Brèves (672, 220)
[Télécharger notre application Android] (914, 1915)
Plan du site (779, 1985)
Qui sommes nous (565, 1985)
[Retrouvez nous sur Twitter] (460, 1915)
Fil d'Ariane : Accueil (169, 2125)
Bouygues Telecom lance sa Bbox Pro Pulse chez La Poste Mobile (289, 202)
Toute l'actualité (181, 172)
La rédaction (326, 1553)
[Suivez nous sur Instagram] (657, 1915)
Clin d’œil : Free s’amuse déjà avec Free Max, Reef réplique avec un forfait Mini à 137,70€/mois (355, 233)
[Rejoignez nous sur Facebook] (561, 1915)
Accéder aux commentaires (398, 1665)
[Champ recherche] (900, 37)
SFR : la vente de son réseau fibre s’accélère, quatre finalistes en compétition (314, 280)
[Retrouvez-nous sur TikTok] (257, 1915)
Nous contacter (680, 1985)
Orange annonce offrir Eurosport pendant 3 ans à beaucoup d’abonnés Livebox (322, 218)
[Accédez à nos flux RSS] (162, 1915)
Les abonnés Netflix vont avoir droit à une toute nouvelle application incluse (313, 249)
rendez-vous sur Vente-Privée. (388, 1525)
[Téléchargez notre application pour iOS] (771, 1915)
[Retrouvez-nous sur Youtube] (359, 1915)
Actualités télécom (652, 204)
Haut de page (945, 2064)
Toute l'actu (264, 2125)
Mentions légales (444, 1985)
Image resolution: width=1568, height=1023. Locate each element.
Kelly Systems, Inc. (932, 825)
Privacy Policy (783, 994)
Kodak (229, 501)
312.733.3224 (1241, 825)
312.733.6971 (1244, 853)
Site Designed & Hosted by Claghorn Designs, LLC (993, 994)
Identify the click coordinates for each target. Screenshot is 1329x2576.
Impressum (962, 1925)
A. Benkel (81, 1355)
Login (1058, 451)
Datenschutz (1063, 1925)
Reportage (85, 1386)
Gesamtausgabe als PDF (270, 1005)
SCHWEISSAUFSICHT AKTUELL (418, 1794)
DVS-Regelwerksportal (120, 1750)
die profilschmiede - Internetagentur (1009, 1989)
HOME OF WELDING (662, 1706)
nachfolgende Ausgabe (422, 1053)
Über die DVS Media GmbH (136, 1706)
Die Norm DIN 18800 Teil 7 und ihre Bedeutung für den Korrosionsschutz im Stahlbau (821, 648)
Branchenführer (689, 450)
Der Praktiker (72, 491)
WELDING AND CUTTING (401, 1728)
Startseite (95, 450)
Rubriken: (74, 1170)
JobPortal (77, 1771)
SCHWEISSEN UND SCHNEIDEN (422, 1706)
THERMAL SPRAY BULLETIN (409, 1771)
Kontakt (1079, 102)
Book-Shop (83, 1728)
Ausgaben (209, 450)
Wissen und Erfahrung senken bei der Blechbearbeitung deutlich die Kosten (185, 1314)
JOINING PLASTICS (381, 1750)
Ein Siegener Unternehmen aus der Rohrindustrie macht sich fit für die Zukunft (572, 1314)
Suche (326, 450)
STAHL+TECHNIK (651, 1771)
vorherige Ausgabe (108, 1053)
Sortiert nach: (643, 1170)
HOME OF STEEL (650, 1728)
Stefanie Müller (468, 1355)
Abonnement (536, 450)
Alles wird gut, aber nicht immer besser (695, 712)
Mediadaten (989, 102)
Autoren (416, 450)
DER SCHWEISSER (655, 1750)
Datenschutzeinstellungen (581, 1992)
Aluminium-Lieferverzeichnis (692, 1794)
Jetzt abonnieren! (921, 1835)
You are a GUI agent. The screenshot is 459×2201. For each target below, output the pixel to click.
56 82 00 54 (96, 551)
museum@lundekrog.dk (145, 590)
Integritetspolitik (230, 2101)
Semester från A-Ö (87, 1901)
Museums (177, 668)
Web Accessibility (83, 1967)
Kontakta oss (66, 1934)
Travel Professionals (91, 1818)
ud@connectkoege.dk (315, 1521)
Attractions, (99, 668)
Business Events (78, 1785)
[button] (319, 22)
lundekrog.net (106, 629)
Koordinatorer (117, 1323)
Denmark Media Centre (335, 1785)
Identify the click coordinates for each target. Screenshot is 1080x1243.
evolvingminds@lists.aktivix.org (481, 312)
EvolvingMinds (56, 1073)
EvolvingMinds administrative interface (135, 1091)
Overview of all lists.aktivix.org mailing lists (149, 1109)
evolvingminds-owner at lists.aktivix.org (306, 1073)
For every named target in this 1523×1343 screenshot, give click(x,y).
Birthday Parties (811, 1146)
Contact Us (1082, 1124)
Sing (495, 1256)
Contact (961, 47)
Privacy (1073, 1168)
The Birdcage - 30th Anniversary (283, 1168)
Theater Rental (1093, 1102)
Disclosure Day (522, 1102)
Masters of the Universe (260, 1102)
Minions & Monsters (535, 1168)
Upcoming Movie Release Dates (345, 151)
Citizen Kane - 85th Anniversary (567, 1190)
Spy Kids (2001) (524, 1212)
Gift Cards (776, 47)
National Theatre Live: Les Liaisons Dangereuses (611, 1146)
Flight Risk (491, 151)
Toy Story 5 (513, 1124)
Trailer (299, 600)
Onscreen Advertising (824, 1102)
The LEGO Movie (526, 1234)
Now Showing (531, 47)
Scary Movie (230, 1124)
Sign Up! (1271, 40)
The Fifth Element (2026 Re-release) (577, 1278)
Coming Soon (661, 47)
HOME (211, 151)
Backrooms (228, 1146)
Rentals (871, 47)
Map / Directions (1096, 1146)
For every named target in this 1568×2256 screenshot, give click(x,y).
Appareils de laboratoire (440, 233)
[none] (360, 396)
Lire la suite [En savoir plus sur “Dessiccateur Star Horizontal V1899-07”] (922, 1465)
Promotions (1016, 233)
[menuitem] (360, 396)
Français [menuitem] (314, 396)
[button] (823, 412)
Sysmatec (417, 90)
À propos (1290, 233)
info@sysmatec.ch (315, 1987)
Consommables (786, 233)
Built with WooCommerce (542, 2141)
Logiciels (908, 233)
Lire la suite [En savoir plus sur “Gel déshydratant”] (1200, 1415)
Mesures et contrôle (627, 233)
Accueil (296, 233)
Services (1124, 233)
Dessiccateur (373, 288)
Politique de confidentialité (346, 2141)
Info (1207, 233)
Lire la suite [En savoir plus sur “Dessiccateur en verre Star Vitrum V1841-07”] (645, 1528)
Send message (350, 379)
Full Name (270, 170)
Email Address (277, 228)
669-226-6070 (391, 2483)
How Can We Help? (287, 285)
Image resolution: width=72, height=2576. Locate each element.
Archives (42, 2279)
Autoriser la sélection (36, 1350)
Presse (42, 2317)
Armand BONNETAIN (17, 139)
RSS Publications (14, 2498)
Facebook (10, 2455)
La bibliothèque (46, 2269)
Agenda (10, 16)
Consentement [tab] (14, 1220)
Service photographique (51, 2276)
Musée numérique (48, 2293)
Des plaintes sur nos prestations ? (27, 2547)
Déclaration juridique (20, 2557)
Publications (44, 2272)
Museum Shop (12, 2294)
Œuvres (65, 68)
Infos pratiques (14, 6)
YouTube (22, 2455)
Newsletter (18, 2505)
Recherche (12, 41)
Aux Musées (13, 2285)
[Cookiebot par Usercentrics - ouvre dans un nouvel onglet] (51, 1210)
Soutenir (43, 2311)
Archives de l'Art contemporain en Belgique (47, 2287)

------------------------------------

Exercise objective |
In the listing above, find the line with "Startseite (95, 450)" and the line with "You are a GUI"; output exactly those lines and all lines between them.

Your response |
Startseite (95, 450)
Rubriken: (74, 1170)
JobPortal (77, 1771)
SCHWEISSEN UND SCHNEIDEN (422, 1706)
THERMAL SPRAY BULLETIN (409, 1771)
Kontakt (1079, 102)
Book-Shop (83, 1728)
Ausgaben (209, 450)
Wissen und Erfahrung senken bei der Blechbearbeitung deutlich die Kosten (185, 1314)
JOINING PLASTICS (381, 1750)
Ein Siegener Unternehmen aus der Rohrindustrie macht sich fit für die Zukunft (572, 1314)
Suche (326, 450)
STAHL+TECHNIK (651, 1771)
vorherige Ausgabe (108, 1053)
Sortiert nach: (643, 1170)
HOME OF STEEL (650, 1728)
Stefanie Müller (468, 1355)
Abonnement (536, 450)
Alles wird gut, aber nicht immer besser (695, 712)
Mediadaten (989, 102)
Autoren (416, 450)
DER SCHWEISSER (655, 1750)
Datenschutzeinstellungen (581, 1992)
Aluminium-Lieferverzeichnis (692, 1794)
Jetzt abonnieren! (921, 1835)
You are a GUI agent. The screenshot is 459×2201. For each target below, output the pixel to click.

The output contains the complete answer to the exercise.